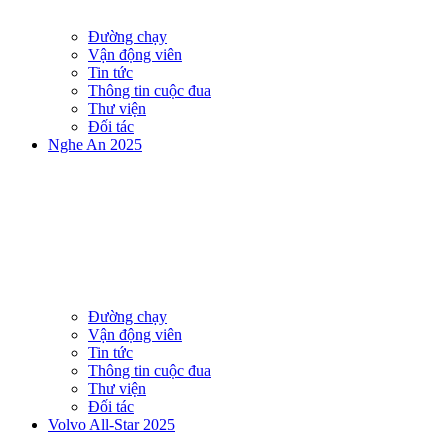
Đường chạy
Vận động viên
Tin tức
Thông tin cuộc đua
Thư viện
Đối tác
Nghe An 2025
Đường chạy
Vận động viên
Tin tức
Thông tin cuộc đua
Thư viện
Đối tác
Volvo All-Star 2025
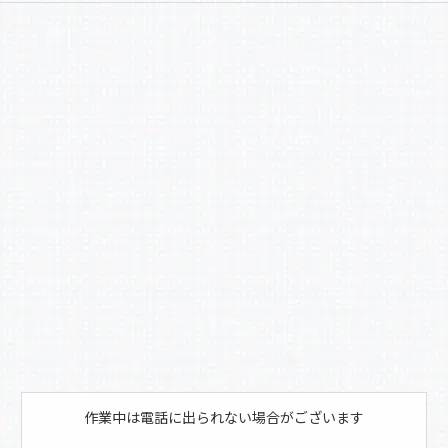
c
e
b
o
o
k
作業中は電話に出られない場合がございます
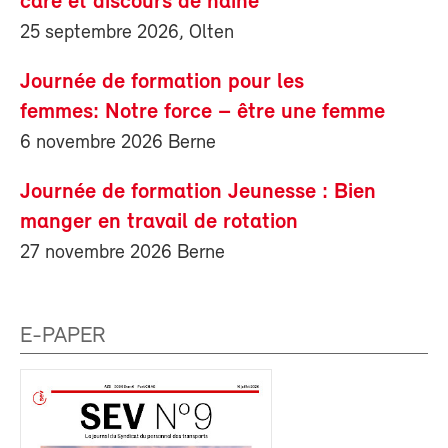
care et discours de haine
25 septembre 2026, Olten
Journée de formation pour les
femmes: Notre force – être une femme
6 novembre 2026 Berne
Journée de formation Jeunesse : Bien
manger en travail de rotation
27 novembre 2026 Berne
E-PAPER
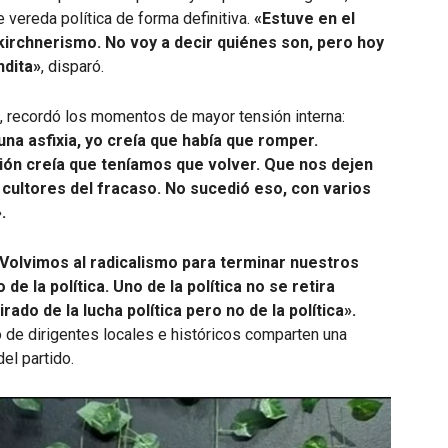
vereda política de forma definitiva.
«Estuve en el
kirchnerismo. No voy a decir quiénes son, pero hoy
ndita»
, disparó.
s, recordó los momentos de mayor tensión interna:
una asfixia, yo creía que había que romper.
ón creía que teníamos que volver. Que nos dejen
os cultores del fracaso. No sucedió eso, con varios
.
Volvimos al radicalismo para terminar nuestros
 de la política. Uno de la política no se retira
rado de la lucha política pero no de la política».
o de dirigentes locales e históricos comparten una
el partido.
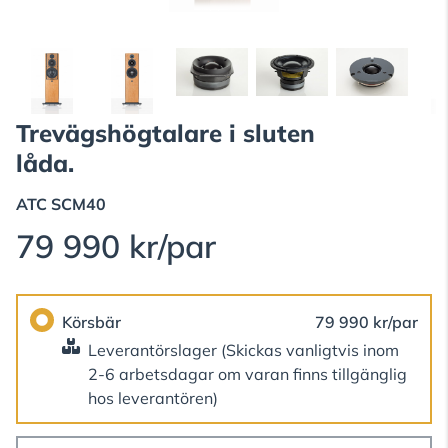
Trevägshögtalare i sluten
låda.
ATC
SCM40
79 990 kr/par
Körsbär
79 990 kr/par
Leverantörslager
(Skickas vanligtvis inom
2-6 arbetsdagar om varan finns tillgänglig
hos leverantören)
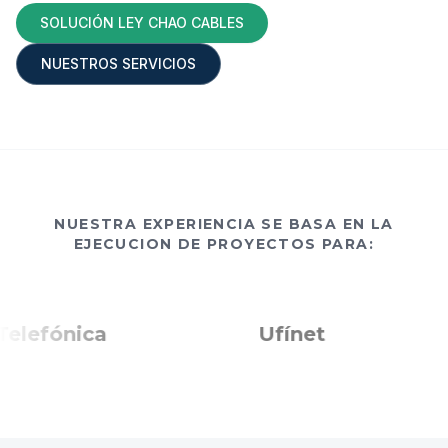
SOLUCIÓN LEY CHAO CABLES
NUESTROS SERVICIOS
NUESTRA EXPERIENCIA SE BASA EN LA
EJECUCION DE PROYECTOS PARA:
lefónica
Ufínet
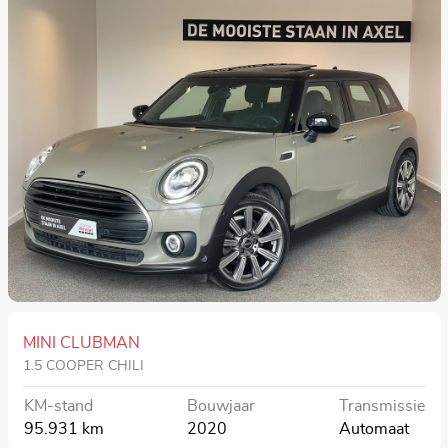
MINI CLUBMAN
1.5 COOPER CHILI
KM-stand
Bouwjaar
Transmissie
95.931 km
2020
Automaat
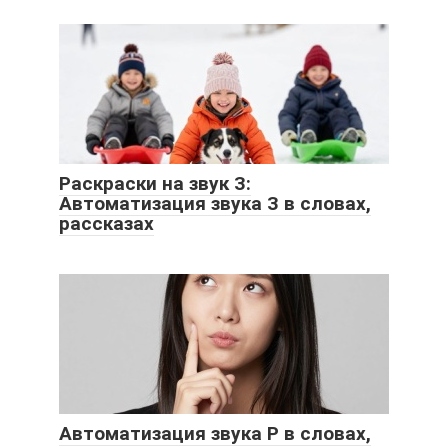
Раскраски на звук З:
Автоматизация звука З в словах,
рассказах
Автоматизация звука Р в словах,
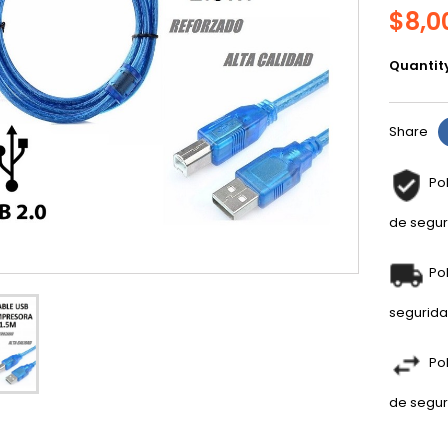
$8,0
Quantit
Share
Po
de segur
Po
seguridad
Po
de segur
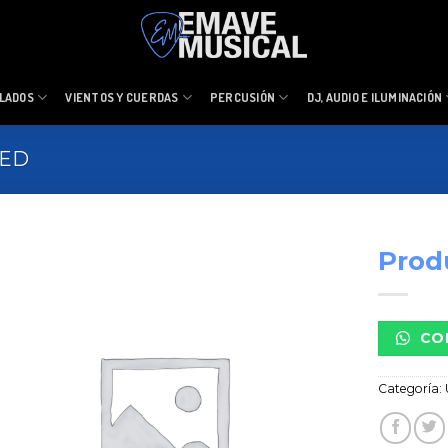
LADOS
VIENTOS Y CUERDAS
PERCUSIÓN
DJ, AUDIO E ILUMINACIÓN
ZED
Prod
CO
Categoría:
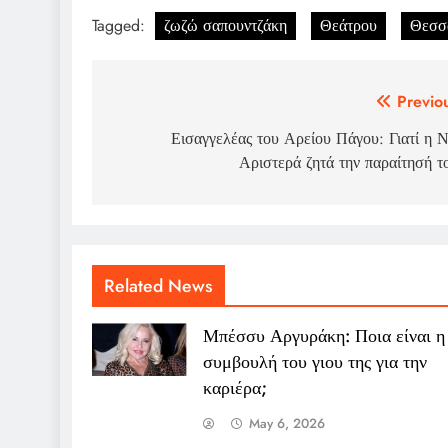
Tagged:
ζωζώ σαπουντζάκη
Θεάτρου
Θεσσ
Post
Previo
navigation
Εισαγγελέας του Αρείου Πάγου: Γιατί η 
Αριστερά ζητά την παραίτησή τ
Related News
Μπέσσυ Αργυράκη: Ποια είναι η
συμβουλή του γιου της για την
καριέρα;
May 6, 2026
----
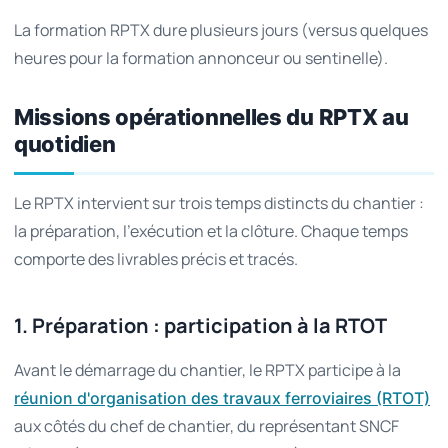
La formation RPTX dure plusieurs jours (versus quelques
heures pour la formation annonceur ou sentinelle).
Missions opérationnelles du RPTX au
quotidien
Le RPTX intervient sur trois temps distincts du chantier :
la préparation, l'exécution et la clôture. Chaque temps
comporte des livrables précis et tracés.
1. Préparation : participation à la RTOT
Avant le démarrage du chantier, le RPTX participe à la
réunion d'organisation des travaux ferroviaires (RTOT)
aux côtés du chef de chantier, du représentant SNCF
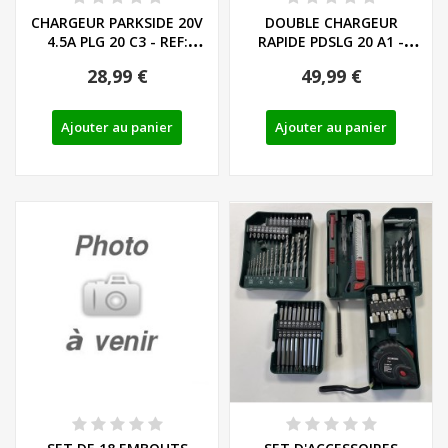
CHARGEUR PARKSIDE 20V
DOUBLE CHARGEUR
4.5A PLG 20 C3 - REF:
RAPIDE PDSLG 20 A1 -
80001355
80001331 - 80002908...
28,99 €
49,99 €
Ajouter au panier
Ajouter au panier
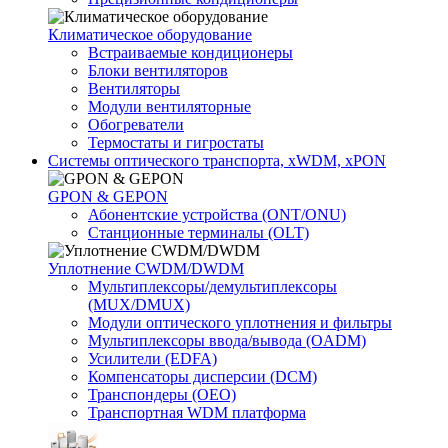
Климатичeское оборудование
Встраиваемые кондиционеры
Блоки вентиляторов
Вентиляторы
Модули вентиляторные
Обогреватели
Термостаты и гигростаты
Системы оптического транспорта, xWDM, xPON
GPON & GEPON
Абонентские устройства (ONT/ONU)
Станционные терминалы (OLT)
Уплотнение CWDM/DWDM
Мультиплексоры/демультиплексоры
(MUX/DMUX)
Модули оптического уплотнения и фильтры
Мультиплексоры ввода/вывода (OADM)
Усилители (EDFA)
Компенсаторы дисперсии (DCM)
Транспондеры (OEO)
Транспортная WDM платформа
----
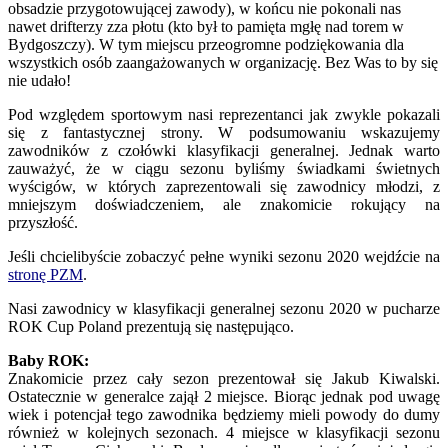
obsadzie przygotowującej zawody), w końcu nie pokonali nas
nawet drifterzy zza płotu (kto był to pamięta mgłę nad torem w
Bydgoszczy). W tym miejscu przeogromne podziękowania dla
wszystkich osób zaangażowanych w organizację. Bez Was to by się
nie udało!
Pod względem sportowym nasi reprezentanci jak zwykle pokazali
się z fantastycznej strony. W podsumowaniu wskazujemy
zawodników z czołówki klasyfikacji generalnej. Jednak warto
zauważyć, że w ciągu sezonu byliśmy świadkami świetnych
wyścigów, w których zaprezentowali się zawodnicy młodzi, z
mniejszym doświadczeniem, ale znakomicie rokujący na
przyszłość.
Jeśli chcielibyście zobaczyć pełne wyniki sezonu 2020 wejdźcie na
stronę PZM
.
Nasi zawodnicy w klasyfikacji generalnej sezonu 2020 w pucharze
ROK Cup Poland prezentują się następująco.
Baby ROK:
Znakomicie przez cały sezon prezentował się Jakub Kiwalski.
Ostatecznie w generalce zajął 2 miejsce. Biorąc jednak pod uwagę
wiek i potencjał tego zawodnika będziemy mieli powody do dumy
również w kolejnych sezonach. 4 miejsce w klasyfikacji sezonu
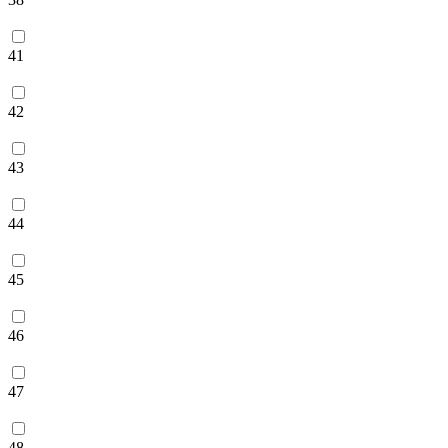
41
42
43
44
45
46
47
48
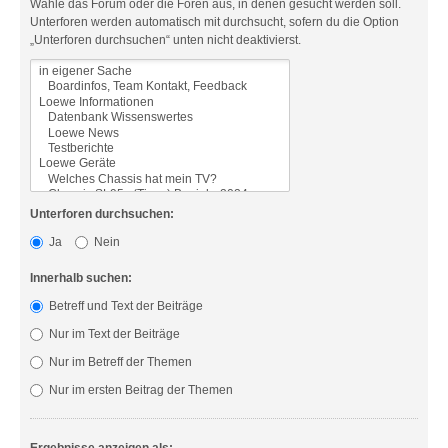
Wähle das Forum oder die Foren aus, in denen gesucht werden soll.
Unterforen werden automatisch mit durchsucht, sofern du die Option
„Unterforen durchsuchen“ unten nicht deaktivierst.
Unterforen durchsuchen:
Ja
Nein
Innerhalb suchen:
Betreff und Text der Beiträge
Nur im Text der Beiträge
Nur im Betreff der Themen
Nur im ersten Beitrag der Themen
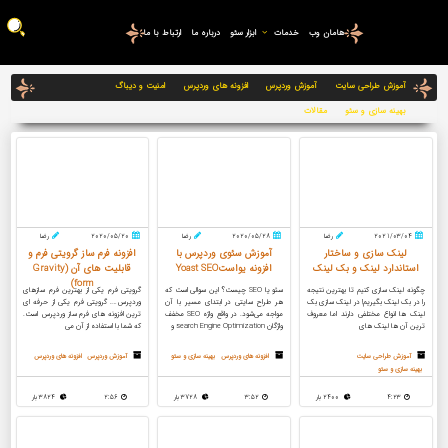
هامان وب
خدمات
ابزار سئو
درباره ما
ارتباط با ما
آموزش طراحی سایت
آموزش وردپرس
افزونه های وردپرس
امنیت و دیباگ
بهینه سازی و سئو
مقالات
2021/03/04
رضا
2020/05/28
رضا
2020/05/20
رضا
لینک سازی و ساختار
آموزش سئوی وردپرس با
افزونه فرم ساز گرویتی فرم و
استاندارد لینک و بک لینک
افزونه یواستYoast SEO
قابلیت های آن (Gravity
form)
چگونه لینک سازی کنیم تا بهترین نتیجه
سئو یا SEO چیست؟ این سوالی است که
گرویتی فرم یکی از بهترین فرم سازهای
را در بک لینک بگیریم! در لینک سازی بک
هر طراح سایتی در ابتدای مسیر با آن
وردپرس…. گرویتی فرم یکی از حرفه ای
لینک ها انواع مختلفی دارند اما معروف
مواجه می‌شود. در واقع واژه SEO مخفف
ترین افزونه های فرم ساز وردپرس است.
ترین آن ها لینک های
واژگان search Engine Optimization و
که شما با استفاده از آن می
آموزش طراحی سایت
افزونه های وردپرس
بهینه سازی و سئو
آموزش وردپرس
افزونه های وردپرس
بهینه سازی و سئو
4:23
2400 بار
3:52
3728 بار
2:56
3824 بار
----
BRIEF »
If a line of the listing contains the word "بهترین", count it, then state only the total.

RESULT BELOW »
2